First we have a few functions which prepare our glove embeddings

In [None]:
def prep_embedding(df, vocab_size, maxlen):
    word_tokenizer = Tokenizer(vocab_size) #init tokenizer with the max features we want to see
    word_tokenizer.fit_on_texts(df.cComment) #fit tokenizer on to our df's cleaned comments
#     print(len(word_tokenizer.word_counts)) #not needed, nice to see
    
    comments_tf = word_tokenizer.texts_to_sequences(df.cComment)
    comments_tf = pad_sequences(comments_tf, maxlen = maxlen)
    return comments_tf, word_tokenizer

In [None]:
def get_embeddings(path):#so we can change which embedding we use
    embeddings = {} #empty, to be filled as we read in
    with open(path, 'r', encoding = 'utf8') as f:
        for line in f:
            line_split = line.strip().split(" ")
            vect = np.array(line_split[1:], dtype = float)
            word = line_split[0]
            embeddings[word] = vect
    return embeddings

In [None]:
def get_weights(word_token, embeds, vocab_size):
    weights = np.zeros((vocab_size +1, 25)) #25 as len(embeddings['example_text']) == 25
    for word, i in word_token.word_index.items():
        embedding = embeds.get(word)
        if embedding is not None and i <= vocab_size:
            weights[i] = embedding
    return weights

Here we set some basic hyperparameters which we play with quite a bit in tuning our models

In [None]:
vocab_size = 50000 #set max # features to 50k for now
glove25_path = "GloveTwitterData\\glove.twitter.27B.25d.txt"
glove50_path = "GloveTwitterData\\glove.twitter.27B.50d.txt"
glove100_path = "GloveTwitterData\\glove.twitter.27B.100d.txt"
glove200_path = "GloveTwitterData\\glove.twitter.27B.200d.txt"
embedding_dims = 25 #set from GLOVE
maxlen = 50 #may want to lower, 19 keeps entirety of 90% of our comments but seems a bit long.
batch_size = 256 #can change as needed
date_dims = 64 #dims for our date layers in our model

In [None]:
comments_tf_funny, word_tokenizer_funny = prep_embedding(janthruapr, vocab_size, maxlen)
embeddings_funny = get_embeddings(glove25_path) 
weights_funny = get_weights(word_tokenizer_funny, embeddings_funny, vocab_size)

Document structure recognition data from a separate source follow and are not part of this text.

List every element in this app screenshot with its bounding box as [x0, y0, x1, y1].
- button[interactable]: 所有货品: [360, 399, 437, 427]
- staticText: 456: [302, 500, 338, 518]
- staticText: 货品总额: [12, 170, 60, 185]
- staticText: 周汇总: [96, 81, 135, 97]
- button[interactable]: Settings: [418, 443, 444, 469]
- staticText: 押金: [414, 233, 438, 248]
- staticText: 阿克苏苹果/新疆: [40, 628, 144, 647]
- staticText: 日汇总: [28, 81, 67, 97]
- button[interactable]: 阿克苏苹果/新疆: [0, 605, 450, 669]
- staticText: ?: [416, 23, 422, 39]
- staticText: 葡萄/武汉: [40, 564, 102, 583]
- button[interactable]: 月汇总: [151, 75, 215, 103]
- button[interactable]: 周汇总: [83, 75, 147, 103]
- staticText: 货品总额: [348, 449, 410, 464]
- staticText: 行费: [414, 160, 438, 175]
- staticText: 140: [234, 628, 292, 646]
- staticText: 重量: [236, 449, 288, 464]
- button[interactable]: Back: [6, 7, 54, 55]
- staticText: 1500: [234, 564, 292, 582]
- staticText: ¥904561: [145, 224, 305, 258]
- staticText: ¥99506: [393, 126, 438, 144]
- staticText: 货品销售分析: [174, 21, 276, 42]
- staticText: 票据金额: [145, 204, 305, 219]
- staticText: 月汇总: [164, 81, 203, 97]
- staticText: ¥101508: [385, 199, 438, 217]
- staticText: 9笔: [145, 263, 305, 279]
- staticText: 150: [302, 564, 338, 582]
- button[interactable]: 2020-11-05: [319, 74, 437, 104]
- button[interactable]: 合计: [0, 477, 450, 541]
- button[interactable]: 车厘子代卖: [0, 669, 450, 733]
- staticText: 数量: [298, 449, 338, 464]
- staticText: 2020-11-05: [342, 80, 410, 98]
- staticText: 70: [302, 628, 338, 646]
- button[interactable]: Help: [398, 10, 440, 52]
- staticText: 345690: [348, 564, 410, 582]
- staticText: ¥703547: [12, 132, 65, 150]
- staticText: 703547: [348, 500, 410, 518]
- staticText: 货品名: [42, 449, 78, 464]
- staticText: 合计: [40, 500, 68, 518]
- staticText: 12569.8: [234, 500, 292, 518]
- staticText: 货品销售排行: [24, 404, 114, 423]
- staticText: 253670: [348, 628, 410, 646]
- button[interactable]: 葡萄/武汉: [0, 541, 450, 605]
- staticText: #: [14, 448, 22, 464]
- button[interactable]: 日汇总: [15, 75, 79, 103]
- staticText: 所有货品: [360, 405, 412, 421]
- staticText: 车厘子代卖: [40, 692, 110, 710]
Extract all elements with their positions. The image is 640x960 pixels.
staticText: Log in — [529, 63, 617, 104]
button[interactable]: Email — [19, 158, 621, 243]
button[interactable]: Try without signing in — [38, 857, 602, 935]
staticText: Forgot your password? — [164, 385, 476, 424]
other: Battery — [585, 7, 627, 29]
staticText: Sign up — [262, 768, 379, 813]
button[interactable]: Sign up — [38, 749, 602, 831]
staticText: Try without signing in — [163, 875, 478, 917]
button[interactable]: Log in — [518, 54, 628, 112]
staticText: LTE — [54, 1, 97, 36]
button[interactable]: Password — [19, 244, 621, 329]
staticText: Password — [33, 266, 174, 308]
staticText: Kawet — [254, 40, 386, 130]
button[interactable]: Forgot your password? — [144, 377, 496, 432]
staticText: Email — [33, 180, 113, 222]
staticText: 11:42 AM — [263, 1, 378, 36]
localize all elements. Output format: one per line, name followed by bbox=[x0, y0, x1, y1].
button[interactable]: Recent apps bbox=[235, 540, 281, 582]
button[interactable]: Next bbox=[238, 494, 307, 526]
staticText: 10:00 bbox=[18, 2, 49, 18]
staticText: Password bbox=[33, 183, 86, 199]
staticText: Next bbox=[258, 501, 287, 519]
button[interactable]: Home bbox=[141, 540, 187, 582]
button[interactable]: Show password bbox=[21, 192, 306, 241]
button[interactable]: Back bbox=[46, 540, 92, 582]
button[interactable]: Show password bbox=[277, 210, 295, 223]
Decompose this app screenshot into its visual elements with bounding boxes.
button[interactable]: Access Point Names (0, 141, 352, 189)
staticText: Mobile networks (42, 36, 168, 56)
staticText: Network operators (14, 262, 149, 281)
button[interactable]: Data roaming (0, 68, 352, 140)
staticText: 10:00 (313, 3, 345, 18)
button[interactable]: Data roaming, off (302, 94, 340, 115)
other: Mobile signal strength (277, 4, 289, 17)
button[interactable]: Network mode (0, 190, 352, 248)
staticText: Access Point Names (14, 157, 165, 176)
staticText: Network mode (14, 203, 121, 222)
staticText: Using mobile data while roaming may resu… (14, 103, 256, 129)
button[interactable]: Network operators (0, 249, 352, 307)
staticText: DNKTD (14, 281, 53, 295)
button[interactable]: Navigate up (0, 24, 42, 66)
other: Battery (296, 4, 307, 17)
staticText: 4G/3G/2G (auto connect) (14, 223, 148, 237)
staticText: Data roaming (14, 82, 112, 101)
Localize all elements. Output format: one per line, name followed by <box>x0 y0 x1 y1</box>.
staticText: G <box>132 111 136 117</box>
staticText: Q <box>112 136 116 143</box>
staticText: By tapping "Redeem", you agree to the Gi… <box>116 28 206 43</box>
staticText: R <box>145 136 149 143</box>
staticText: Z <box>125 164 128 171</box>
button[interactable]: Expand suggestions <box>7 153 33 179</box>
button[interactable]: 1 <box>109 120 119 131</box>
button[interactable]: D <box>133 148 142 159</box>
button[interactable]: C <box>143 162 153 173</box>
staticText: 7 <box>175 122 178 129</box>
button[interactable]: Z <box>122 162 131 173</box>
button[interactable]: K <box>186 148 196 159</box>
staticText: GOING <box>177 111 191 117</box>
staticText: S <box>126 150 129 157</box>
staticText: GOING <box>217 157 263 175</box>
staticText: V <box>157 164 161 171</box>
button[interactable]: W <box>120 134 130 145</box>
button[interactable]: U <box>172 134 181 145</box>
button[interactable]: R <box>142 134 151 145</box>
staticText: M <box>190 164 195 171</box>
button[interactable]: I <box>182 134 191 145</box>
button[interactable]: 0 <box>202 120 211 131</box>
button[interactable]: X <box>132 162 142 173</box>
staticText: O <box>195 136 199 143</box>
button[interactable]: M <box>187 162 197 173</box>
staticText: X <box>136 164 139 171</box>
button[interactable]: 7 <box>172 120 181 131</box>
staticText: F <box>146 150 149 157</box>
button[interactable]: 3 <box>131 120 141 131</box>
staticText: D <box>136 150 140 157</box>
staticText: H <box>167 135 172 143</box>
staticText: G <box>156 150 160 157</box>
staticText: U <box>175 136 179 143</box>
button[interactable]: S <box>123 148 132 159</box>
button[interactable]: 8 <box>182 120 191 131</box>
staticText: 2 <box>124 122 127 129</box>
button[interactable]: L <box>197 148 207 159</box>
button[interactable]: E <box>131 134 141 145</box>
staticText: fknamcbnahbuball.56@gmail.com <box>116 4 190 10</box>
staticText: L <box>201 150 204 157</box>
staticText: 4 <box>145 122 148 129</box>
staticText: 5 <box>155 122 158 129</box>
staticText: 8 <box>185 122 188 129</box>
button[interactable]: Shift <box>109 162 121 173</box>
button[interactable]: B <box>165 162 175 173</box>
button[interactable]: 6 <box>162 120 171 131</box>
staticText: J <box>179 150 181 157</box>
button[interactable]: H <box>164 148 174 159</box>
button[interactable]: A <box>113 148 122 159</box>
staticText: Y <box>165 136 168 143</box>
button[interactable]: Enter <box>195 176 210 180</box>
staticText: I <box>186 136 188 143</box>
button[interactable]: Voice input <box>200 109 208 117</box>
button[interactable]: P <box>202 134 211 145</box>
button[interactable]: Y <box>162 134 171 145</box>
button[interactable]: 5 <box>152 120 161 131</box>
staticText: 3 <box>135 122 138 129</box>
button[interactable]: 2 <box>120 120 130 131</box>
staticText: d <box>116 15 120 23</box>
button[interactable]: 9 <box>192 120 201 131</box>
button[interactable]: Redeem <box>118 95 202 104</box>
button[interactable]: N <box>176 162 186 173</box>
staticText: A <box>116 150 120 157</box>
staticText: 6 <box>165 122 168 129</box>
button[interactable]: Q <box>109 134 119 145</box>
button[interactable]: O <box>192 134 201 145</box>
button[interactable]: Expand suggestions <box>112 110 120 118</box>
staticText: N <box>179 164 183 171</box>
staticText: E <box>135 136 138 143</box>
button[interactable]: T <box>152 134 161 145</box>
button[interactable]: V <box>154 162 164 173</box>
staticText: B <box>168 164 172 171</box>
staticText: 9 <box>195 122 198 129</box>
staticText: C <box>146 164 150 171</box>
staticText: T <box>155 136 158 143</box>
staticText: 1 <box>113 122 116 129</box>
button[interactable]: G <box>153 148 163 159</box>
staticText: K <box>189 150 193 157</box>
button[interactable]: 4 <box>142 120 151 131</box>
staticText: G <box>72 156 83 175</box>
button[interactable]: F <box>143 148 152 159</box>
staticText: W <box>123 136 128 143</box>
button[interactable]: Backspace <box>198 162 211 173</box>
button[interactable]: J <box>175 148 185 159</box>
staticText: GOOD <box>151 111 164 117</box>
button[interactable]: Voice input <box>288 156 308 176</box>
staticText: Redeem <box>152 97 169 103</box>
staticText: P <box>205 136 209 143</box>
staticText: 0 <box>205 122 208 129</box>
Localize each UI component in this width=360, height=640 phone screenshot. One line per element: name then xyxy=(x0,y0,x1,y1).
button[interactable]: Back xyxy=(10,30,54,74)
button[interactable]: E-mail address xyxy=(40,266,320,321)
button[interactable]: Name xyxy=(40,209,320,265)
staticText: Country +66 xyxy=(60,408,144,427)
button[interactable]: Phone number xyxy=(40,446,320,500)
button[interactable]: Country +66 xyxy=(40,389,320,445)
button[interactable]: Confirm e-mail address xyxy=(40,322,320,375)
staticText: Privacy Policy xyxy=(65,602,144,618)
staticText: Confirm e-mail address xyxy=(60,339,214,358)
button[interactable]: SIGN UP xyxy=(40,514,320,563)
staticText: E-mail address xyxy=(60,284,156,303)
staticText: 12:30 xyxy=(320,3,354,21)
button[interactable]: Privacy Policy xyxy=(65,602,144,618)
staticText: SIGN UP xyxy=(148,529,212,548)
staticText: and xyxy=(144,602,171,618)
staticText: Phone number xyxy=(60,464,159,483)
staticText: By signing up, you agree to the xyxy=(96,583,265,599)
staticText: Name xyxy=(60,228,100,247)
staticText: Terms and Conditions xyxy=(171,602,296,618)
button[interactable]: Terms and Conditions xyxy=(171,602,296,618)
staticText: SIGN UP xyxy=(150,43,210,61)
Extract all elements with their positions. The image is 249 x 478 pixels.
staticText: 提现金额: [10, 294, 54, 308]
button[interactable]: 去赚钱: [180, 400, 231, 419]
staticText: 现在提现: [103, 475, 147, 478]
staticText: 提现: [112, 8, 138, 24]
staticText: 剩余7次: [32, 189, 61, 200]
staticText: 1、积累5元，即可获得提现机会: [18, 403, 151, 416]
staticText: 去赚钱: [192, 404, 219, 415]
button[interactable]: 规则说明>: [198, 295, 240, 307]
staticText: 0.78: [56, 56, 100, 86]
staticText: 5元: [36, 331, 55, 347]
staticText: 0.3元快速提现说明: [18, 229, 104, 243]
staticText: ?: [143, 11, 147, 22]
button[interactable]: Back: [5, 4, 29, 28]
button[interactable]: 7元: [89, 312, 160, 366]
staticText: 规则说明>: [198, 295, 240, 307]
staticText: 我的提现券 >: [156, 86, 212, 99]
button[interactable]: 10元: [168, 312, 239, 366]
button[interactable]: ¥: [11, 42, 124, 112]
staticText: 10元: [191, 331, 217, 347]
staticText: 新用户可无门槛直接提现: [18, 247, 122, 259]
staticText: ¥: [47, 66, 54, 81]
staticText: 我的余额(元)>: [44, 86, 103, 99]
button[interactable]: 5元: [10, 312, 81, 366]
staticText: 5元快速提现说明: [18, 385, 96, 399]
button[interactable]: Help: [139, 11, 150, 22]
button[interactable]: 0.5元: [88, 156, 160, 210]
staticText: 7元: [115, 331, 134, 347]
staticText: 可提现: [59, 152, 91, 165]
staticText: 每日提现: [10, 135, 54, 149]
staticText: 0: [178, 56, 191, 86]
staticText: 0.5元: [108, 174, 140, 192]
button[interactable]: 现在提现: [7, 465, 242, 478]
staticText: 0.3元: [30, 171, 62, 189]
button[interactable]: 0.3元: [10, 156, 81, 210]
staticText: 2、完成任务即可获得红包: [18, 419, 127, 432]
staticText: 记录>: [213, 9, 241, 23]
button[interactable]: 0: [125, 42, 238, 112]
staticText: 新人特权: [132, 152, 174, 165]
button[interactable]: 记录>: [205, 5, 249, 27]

This cell below defines our model.  Right now this is only showing a very basic LSTM(50) with a 20% dropout (labelled as lstm50_0dense in saved files) as an example.  The formatting for this model and the way that the features are called later are due to Max Woolf's influence.  When comparing our model(s) to his from his paper it was easier to use this formatting.

In [None]:
comments_input_layer = Input(shape = (maxlen,), name = 'comment_input')
comments_embedding_layer = Embedding(vocab_size +1, embedding_dims, weights = [weights_funny])(comments_input_layer)
comments_lstm_layer = LSTM(50, dropout = 0.2)(comments_embedding_layer)

output = Dense(1, activation = 'sigmoid', name = 'output')(comments_lstm_layer) 

In [None]:
model = Model(inputs = [comments_input_layer], outputs = [output])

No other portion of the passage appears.